Schwartz v. Romnes

357 F. Supp. 30, 1973 U.S. Dist. LEXIS 14333
CourtDistrict Court, S.D. New York
DecidedMarch 26, 1973
Docket72 Civ. 3196
StatusPublished
Cited by3 cases

This text of 357 F. Supp. 30 (Schwartz v. Romnes) is published on Counsel Stack Legal Research, covering District Court, S.D. New York primary law. Counsel Stack provides free access to over 12 million legal documents including statutes, case law, regulations, and constitutions.

Bluebook
Schwartz v. Romnes, 357 F. Supp. 30, 1973 U.S. Dist. LEXIS 14333 (S.D.N.Y. 1973).

Opinion

OPINION AND ORDER

The plaintiff moves as a shareholder of American Telephone and Telegraph Company (ATT) to compel the return of $50,000.00 which New York Telephone Company (N.Y. Telephone), a wholly-owned subsidiary of ATT, contributed to “Yes for Transportation” (YFT), a not-for-profit corporation. It is admitted that the $50,000.00 was “intended for use and was used by said corporation in effectuating the corporate purpose of Yes for Transportation . . . which included support for the approval of the transportation bond issue which ap *32 peared as a proposition on the election ballot on November 2, 1971.” (Affidavit of Kenneth J. Lucey, dated September 8, 1972.)

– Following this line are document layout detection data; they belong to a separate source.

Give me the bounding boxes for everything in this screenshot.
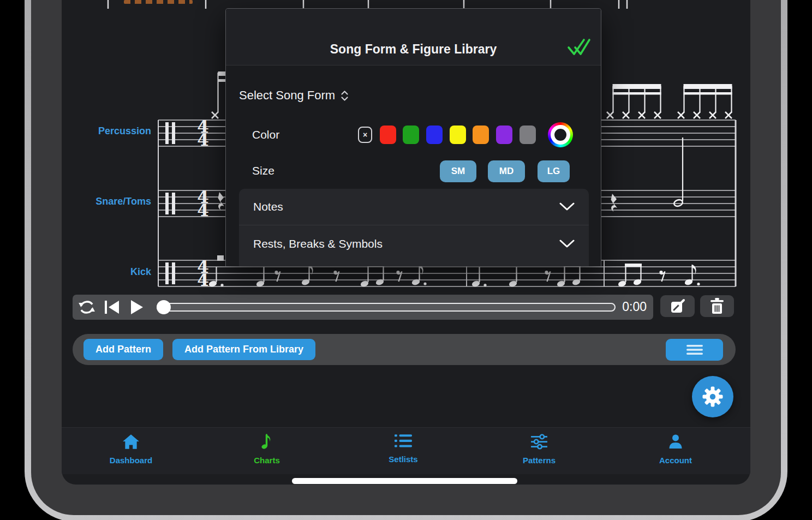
- color-swatch-blue[interactable]: [426, 125, 443, 144]
- ipad-device: 4 4 4 4 4 4: [0, 0, 812, 520]
- edit-button[interactable]: [660, 295, 695, 317]
- chevron-up-down-icon: [341, 90, 349, 101]
- color-swatch-clear[interactable]: ×: [358, 127, 372, 143]
- list-icon: [395, 433, 412, 449]
- size-large-button[interactable]: LG: [538, 160, 570, 182]
- color-swatch-yellow[interactable]: [450, 125, 466, 144]
- section-notes[interactable]: Notes: [239, 189, 589, 225]
- confirm-double-checkmark-icon[interactable]: [567, 38, 591, 59]
- tab-label: Setlists: [371, 455, 436, 464]
- chevron-down-icon: [559, 202, 575, 211]
- section-notes-label: Notes: [253, 200, 283, 213]
- settings-fab-button[interactable]: [692, 376, 733, 417]
- color-swatch-orange[interactable]: [473, 125, 489, 144]
- dialog-header: Song Form & Figure Library: [226, 9, 601, 65]
- tab-dashboard[interactable]: Dashboard: [98, 433, 164, 465]
- time-signature-bottom: 4: [197, 130, 209, 150]
- gear-icon: [701, 385, 724, 408]
- color-swatch-gray[interactable]: [520, 125, 536, 144]
- figure-sections-panel: Notes Rests, Breaks & Symbols: [239, 189, 589, 266]
- loop-icon: [77, 298, 96, 316]
- color-swatch-purple[interactable]: [496, 125, 512, 144]
- music-note-icon: [259, 433, 274, 450]
- size-medium-button[interactable]: MD: [488, 160, 525, 182]
- add-pattern-from-library-button[interactable]: Add Pattern From Library: [172, 339, 315, 360]
- color-swatch-red[interactable]: [380, 125, 396, 144]
- add-pattern-button[interactable]: Add Pattern: [83, 339, 163, 360]
- tab-charts[interactable]: Charts: [234, 433, 300, 465]
- tab-setlists[interactable]: Setlists: [371, 433, 436, 464]
- color-swatch-green[interactable]: [403, 125, 419, 144]
- playback-slider[interactable]: [157, 299, 616, 315]
- app-screen: 4 4 4 4 4 4: [62, 0, 750, 485]
- color-label: Color: [252, 128, 279, 141]
- section-rests-label: Rests, Breaks & Symbols: [253, 237, 383, 250]
- hamburger-menu-icon: [686, 345, 703, 355]
- skip-to-start-icon: [104, 300, 121, 314]
- select-song-form-label: Select Song Form: [239, 88, 335, 103]
- time-signature-bottom: 4: [197, 270, 209, 290]
- tab-label: Patterns: [506, 456, 572, 465]
- bottom-tab-bar: Dashboard Charts Setlists: [62, 427, 750, 474]
- song-form-figure-library-dialog: Song Form & Figure Library Select Song F…: [225, 8, 601, 266]
- slider-thumb[interactable]: [157, 300, 171, 314]
- size-label: Size: [252, 164, 274, 177]
- pattern-toolbar: Add Pattern Add Pattern From Library: [73, 334, 736, 365]
- play-button[interactable]: [130, 300, 144, 314]
- person-icon: [667, 433, 684, 450]
- time-signature-bottom: 4: [197, 200, 209, 220]
- staff-label-percussion: Percussion: [62, 125, 151, 137]
- loop-button[interactable]: [77, 298, 96, 316]
- tab-patterns[interactable]: Patterns: [506, 433, 572, 465]
- section-rests-breaks-symbols[interactable]: Rests, Breaks & Symbols: [239, 225, 589, 262]
- trash-icon: [709, 298, 725, 314]
- tab-account[interactable]: Account: [643, 433, 708, 465]
- tab-label: Account: [643, 456, 708, 465]
- home-indicator[interactable]: [292, 478, 517, 484]
- skip-to-start-button[interactable]: [104, 300, 121, 314]
- select-song-form-dropdown[interactable]: Select Song Form: [239, 88, 349, 103]
- dialog-title: Song Form & Figure Library: [226, 42, 601, 57]
- slider-track[interactable]: [157, 303, 616, 312]
- size-small-button[interactable]: SM: [440, 160, 476, 182]
- sliders-icon: [530, 433, 548, 450]
- pattern-menu-button[interactable]: [666, 339, 723, 361]
- home-icon: [122, 433, 140, 450]
- tab-label: Charts: [234, 456, 300, 465]
- staff-label-snare-toms: Snare/Toms: [62, 196, 151, 207]
- delete-button[interactable]: [700, 295, 734, 317]
- staff-label-kick: Kick: [62, 266, 151, 278]
- tab-label: Dashboard: [98, 456, 164, 465]
- color-wheel-picker[interactable]: [548, 122, 573, 147]
- chevron-down-icon: [559, 240, 575, 248]
- transport-bar: 0:00: [73, 295, 653, 320]
- playback-time: 0:00: [622, 300, 647, 314]
- edit-pencil-icon: [670, 298, 686, 314]
- play-icon: [130, 300, 144, 314]
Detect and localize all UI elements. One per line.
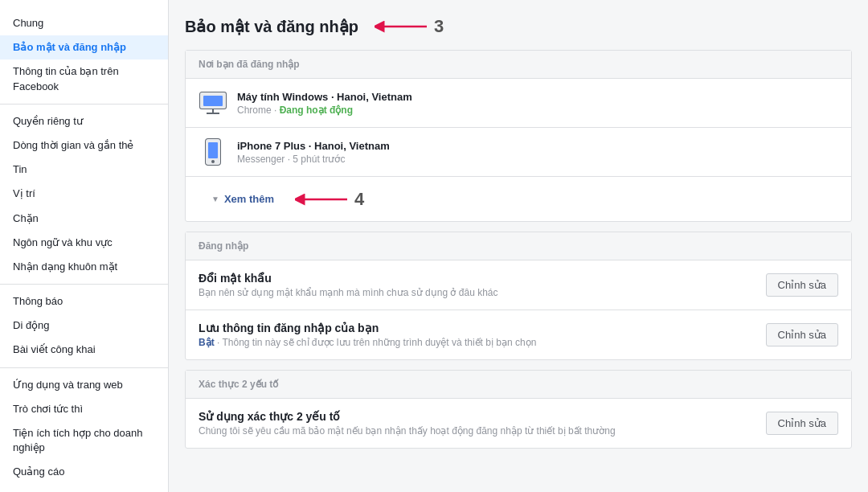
device-name-1: iPhone 7 Plus · Hanoi, Vietnam [237, 140, 390, 152]
sidebar-item-tin[interactable]: Tin [0, 158, 168, 182]
sidebar-item-quang-cao[interactable]: Quảng cáo [0, 460, 168, 484]
login-locations-section: Nơi bạn đã đăng nhập Máy tính Windows · … [185, 50, 852, 222]
sidebar-item-bai-viet[interactable]: Bài viết công khai [0, 338, 168, 362]
sidebar-group-2: Thông báoDi độngBài viết công khai [0, 285, 168, 368]
sidebar-item-dong-thoi-gian[interactable]: Dòng thời gian và gắn thẻ [0, 133, 168, 158]
svg-rect-5 [203, 96, 223, 106]
active-status: Đang hoạt động [280, 105, 353, 116]
device-info-1: iPhone 7 Plus · Hanoi, VietnamMessenger … [237, 140, 390, 165]
sidebar: // Will be populated below ChungBảo mật … [0, 0, 169, 492]
device-entry-1: iPhone 7 Plus · Hanoi, VietnamMessenger … [186, 128, 851, 177]
page-title: Bảo mật và đăng nhập [185, 17, 358, 36]
login-setting-row-0: Đổi mật khẩuBạn nên sử dụng mật khẩu mạn… [186, 260, 851, 310]
sidebar-item-chan[interactable]: Chặn [0, 207, 168, 231]
two-factor-edit-btn-0[interactable]: Chỉnh sửa [766, 412, 838, 435]
svg-point-9 [211, 160, 215, 163]
login-setting-desc-1: Bật · Thông tin này sẽ chỉ được lưu trên… [199, 337, 766, 348]
arrow3-icon [375, 17, 431, 36]
login-setting-info-1: Lưu thông tin đăng nhập của bạnBật · Thô… [199, 322, 766, 348]
two-factor-desc-0: Chúng tôi sẽ yêu cầu mã bảo mật nếu bạn … [199, 425, 766, 437]
svg-rect-8 [208, 142, 218, 158]
sidebar-item-chung[interactable]: Chung [0, 11, 168, 35]
chevron-down-icon: ▼ [211, 195, 219, 203]
login-settings-section: Đăng nhậpĐổi mật khẩuBạn nên sử dụng mật… [185, 232, 852, 360]
see-more-row: ▼Xem thêm 4 [186, 177, 851, 221]
device-name-0: Máy tính Windows · Hanoi, Vietnam [237, 91, 412, 103]
sidebar-group-1: Quyền riêng tưDòng thời gian và gắn thẻT… [0, 105, 168, 285]
sidebar-item-ngon-ngu[interactable]: Ngôn ngữ và khu vực [0, 231, 168, 255]
device-info-0: Máy tính Windows · Hanoi, VietnamChrome … [237, 91, 412, 116]
login-locations-header: Nơi bạn đã đăng nhập [186, 51, 851, 79]
arrow4-icon [295, 190, 351, 209]
sidebar-item-nhan-dang[interactable]: Nhận dạng khuôn mặt [0, 255, 168, 279]
see-more-button[interactable]: ▼Xem thêm [199, 185, 287, 213]
step4-label: 4 [354, 189, 364, 210]
two-factor-section: Xác thực 2 yếu tốSử dụng xác thực 2 yếu … [185, 370, 852, 449]
see-more-label: Xem thêm [224, 193, 274, 205]
sidebar-item-vi-tri[interactable]: Vị trí [0, 182, 168, 206]
login-edit-btn-1[interactable]: Chỉnh sửa [766, 323, 838, 346]
sidebar-group-3: Ứng dụng và trang webTrò chơi tức thìTiệ… [0, 368, 168, 492]
device-entry-0: Máy tính Windows · Hanoi, VietnamChrome … [186, 79, 851, 128]
sidebar-item-bao-mat[interactable]: Bảo mật và đăng nhập [0, 35, 168, 59]
sidebar-item-quyen-rieng-tu[interactable]: Quyền riêng tư [0, 109, 168, 133]
two-factor-header: Xác thực 2 yếu tố [186, 371, 851, 399]
sidebar-item-di-dong[interactable]: Di động [0, 314, 168, 338]
sidebar-item-ung-dung[interactable]: Ứng dụng và trang web [0, 373, 168, 397]
two-factor-info-0: Sử dụng xác thực 2 yếu tốChúng tôi sẽ yê… [199, 410, 766, 437]
login-setting-title-1: Lưu thông tin đăng nhập của bạn [199, 322, 766, 334]
login-setting-info-0: Đổi mật khẩuBạn nên sử dụng mật khẩu mạn… [199, 272, 766, 298]
sidebar-item-thanh-toan[interactable]: Thanh toán [0, 485, 168, 492]
step3-label: 3 [434, 16, 444, 37]
two-factor-title-0: Sử dụng xác thực 2 yếu tố [199, 410, 766, 423]
login-setting-desc-0: Bạn nên sử dụng mật khẩu mạnh mà mình ch… [199, 287, 766, 298]
status-highlight: Bật [199, 337, 215, 348]
device-detail-0: Chrome · Đang hoạt động [237, 105, 412, 116]
login-setting-title-0: Đổi mật khẩu [199, 272, 766, 285]
main-content: Bảo mật và đăng nhập 3 Nơi bạn đã đăng n… [169, 0, 868, 492]
device-detail-1: Messenger · 5 phút trước [237, 154, 390, 165]
login-edit-btn-0[interactable]: Chỉnh sửa [766, 273, 838, 297]
sidebar-item-tro-choi[interactable]: Trò chơi tức thì [0, 397, 168, 421]
phone-icon [199, 137, 227, 166]
two-factor-row-0: Sử dụng xác thực 2 yếu tốChúng tôi sẽ yê… [186, 399, 851, 448]
sidebar-item-thong-bao[interactable]: Thông báo [0, 289, 168, 314]
login-setting-row-1: Lưu thông tin đăng nhập của bạnBật · Thô… [186, 310, 851, 359]
sidebar-item-tien-ich[interactable]: Tiện ích tích hợp cho doanh nghiệp [0, 421, 168, 460]
desktop-icon [199, 88, 227, 117]
sidebar-group-0: ChungBảo mật và đăng nhậpThông tin của b… [0, 6, 168, 105]
sidebar-item-thong-tin[interactable]: Thông tin của bạn trên Facebook [0, 59, 168, 98]
login-settings-header: Đăng nhập [186, 232, 851, 260]
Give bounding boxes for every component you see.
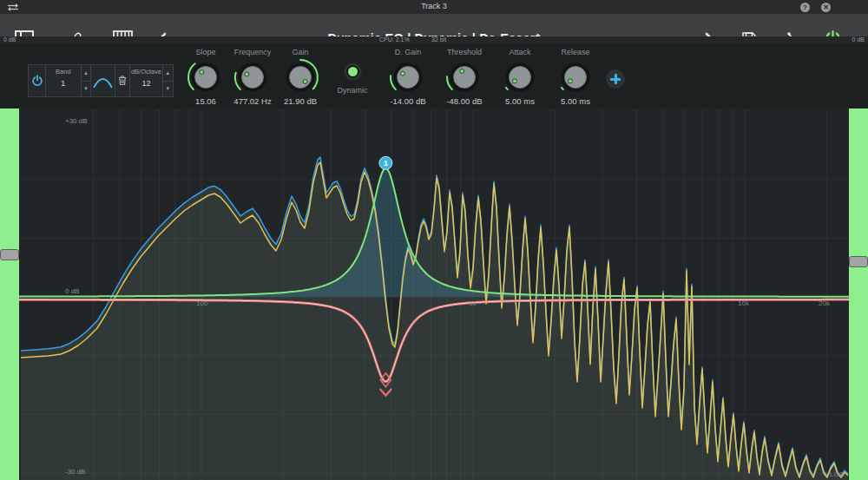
dynamic-gain-knob[interactable]: D. Gain -14.00 dB (382, 48, 434, 106)
window-title: Track 3 (0, 2, 868, 10)
freq-tick-20k: 20k (819, 299, 830, 307)
knob-label: Slope (180, 48, 232, 56)
window-close-button[interactable]: ✕ (821, 3, 831, 12)
input-gain-slider-handle[interactable] (0, 249, 19, 260)
dynamic-led[interactable] (346, 65, 359, 78)
knob-label: Attack (494, 48, 546, 56)
knob-label: Frequency (227, 48, 279, 56)
knob-value: 477.02 Hz (227, 96, 279, 106)
db-label-bottom: -30 dB (65, 468, 86, 476)
plugin-window: Track 3 ? ✕ Dynamic EQ | Dynamic | De-Es… (0, 0, 868, 480)
db-label-zero: 0 dB (65, 287, 79, 295)
plugin-toolbar: Dynamic EQ | Dynamic | De-Esser* (0, 14, 868, 36)
gain-knob[interactable]: Gain 21.90 dB (274, 48, 326, 106)
bit-depth: 32 bit (431, 36, 446, 43)
bell-curve-icon (94, 79, 112, 88)
add-band-button[interactable] (606, 69, 625, 89)
attack-knob[interactable]: Attack 5.00 ms (494, 48, 546, 106)
band-handle-number: 1 (384, 159, 388, 168)
band-control-panel: Band 1 ▲ ▼ dB/Octave (0, 43, 868, 108)
trash-icon (117, 75, 128, 86)
knob-value: -48.00 dB (438, 96, 490, 106)
db-label-top: +30 dB (65, 117, 88, 125)
log-scale-label: LOG (830, 470, 845, 478)
cpu-readout: CPU: 2.1% (379, 36, 410, 43)
dynamic-label: Dynamic (326, 86, 378, 95)
freq-tick-10k: 10k (738, 299, 749, 307)
threshold-knob[interactable]: Threshold -48.00 dB (438, 48, 490, 106)
knob-label: Release (549, 48, 602, 56)
input-gain-meter[interactable] (0, 108, 19, 480)
freq-tick-1k: 1k (469, 299, 476, 307)
knob-value: -14.00 dB (382, 96, 434, 106)
frequency-knob[interactable]: Frequency 477.02 Hz (227, 48, 279, 106)
knob-label: Gain (274, 48, 326, 56)
knob-value: 15.06 (180, 96, 232, 106)
band-power-button[interactable] (29, 65, 46, 96)
band-stepper: ▲ ▼ (82, 65, 92, 96)
band-number-display: Band 1 (46, 65, 82, 96)
knob-value: 21.90 dB (274, 96, 326, 106)
dynamic-toggle[interactable]: Dynamic (326, 48, 378, 95)
help-button[interactable]: ? (800, 3, 810, 12)
band-selector-group: Band 1 ▲ ▼ dB/Octave (28, 64, 174, 97)
freq-tick-100: 100 (196, 299, 207, 307)
octave-display: dB/Octave 12 (130, 65, 162, 96)
octave-stepper: ▲ ▼ (163, 65, 173, 96)
release-knob[interactable]: Release 5.00 ms (549, 48, 602, 106)
window-titlebar[interactable]: Track 3 ? ✕ (0, 0, 868, 14)
slider-scale-right: 0 dB (852, 36, 865, 43)
band-up-button[interactable]: ▲ (82, 65, 91, 82)
filter-shape-button[interactable] (91, 65, 115, 96)
delete-band-button[interactable] (115, 65, 130, 96)
octave-down-button[interactable]: ▼ (163, 82, 173, 97)
status-strip: 0 dB CPU: 2.1% 32 bit 0 dB (0, 36, 868, 43)
band-down-button[interactable]: ▼ (82, 82, 91, 97)
knob-value: 5.00 ms (494, 96, 546, 106)
slope-knob[interactable]: Slope 15.06 (180, 48, 232, 106)
knob-label: Threshold (438, 48, 490, 56)
slider-scale-left: 0 dB (3, 36, 16, 43)
octave-value: 12 (130, 79, 161, 88)
output-gain-meter[interactable] (849, 108, 868, 480)
octave-up-button[interactable]: ▲ (163, 65, 173, 82)
output-gain-slider-handle[interactable] (849, 256, 868, 267)
octave-label: dB/Octave (130, 68, 161, 76)
band-value: 1 (46, 79, 81, 88)
eq-graph[interactable]: 1 (19, 108, 849, 480)
knob-label: D. Gain (382, 48, 434, 56)
band-label: Band (46, 68, 81, 76)
knob-value: 5.00 ms (549, 96, 602, 106)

The plaintiff contends that the contribution was unlawful in that it was prohibited by § 460 of the New York Election Law, McKinney’s Consol.Laws, c. 17, and § 107 of the New York Public Service Law, McKinney’s Consol.Laws, c. 48. He further contends that in authorizing the payment the directors of N.Y. Telephone breached their duty to conduct the corporation’s business in a lawful manner, and that this breach gave rise to a right of action on the part of the shareholder.

The defendants claim that the contribution was lawful and that its prohibition would be unconstitutional; that there is no “private right of action” under which the shareholder may challenge the expenditure; and that the plaintiff failed to meet the demand requirements of Rule 23.1 of the Federal Rules of Civil Procedure. Each of them has defended the expenditure without alleging any distinction between the responsibilities of the various classes of defendants.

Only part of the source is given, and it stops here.